Our biggest rivals. He lived three towns away.”
    “So?”
    “We didn’t go to the same school. We didn’t have the
same friends. We were sworn enemies. And yet we made it work.”
    “Nice try, Mom, but I hardly think a few towns and a
football rivalry equate to what I’m going through.”
    “I was fifteen. I didn’t drive yet. He didn’t have a
car. I used to take the bus to see him when I could because it was safer than
him coming to see me. In a lot of ways it was probably harder than what you’re
going through. But this isn’t about me…” she said pointedly. “I just hope that
whatever is going on with you two, you don’t let a few miles get in the way.”
    “A few miles?” Catherine scoffed. And then the dam
broke. “ Hundreds of miles, Mom. I don’t know up from down half the
time.”
    “Maybe that’s a sign that you need to make a change.
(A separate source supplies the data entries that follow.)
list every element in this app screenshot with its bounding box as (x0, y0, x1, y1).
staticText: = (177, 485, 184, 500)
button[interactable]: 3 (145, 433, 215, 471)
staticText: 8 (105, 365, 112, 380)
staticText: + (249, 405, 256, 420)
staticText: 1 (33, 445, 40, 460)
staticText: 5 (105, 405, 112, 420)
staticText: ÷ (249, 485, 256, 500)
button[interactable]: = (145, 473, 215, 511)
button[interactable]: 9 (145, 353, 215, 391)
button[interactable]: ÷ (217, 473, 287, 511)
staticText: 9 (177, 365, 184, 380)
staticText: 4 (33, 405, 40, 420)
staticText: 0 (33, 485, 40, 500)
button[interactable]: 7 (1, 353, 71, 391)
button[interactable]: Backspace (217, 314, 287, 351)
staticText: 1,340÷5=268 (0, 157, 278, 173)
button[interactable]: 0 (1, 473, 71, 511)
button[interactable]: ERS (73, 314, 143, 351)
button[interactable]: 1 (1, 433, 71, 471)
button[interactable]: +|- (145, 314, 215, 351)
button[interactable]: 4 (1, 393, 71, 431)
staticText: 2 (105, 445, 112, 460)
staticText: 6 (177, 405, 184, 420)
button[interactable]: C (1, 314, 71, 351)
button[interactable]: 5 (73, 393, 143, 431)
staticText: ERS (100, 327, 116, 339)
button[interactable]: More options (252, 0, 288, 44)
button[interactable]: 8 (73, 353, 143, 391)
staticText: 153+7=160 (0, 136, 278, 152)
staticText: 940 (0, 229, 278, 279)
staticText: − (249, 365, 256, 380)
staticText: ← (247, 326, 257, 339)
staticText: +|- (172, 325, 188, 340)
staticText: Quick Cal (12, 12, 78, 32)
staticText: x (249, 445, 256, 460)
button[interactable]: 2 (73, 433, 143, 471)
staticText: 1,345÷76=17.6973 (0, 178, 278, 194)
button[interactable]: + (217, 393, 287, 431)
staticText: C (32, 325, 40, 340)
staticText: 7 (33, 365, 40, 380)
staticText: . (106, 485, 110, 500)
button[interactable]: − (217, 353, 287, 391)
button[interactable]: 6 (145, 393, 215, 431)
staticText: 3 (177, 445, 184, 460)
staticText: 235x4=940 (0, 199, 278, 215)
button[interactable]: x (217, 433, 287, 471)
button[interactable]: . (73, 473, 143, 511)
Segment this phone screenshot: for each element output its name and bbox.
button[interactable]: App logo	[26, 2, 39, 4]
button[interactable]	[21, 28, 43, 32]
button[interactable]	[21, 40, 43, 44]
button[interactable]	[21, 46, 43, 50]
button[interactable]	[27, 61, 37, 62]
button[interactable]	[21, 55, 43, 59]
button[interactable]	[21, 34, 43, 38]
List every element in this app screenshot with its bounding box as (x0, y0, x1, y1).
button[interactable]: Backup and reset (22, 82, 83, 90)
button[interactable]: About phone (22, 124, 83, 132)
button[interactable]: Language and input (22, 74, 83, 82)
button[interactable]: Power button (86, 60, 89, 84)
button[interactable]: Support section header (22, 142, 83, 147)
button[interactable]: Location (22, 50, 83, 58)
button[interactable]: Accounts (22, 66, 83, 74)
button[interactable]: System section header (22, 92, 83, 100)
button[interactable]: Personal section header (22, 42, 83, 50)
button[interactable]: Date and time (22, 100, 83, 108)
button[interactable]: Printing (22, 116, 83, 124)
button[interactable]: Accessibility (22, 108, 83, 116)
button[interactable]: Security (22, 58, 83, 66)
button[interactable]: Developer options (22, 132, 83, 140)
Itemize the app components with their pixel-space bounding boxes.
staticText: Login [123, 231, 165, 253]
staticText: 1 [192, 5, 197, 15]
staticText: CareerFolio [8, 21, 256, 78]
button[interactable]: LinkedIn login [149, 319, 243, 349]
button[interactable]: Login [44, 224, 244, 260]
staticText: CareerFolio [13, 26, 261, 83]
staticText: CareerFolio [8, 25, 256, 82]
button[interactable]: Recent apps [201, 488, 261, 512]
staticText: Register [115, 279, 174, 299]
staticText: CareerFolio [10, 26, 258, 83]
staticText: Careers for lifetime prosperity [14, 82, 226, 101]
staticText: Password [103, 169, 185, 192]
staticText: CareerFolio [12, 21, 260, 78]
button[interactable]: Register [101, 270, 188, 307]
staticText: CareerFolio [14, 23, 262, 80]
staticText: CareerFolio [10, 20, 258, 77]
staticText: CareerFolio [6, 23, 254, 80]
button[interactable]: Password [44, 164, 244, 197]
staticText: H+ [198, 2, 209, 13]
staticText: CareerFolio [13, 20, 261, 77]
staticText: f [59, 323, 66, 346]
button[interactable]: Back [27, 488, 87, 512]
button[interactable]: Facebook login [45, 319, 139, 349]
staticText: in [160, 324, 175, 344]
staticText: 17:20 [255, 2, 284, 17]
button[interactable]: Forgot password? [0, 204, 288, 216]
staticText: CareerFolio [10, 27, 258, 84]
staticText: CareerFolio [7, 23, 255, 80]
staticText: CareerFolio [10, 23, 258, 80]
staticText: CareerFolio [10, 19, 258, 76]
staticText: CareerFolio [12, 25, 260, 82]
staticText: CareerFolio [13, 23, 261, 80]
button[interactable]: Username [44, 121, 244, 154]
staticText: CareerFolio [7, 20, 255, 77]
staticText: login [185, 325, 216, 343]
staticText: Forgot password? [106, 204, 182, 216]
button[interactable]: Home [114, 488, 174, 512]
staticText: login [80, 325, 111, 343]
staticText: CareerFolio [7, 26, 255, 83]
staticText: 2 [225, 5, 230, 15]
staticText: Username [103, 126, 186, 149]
You have been dating like this for months.”
    “I think so, too.”
    “Good,” her mother said, like the conversation was
suitably concluded. She’d said her evasive piece and Catherine had responded in
kind and everyone was roughly on the same page as far as Elizabeth Hemmings was
concerned. She got up to go, walked across the room, and as she was reaching
for the doorknob Catherine shattered their common ground.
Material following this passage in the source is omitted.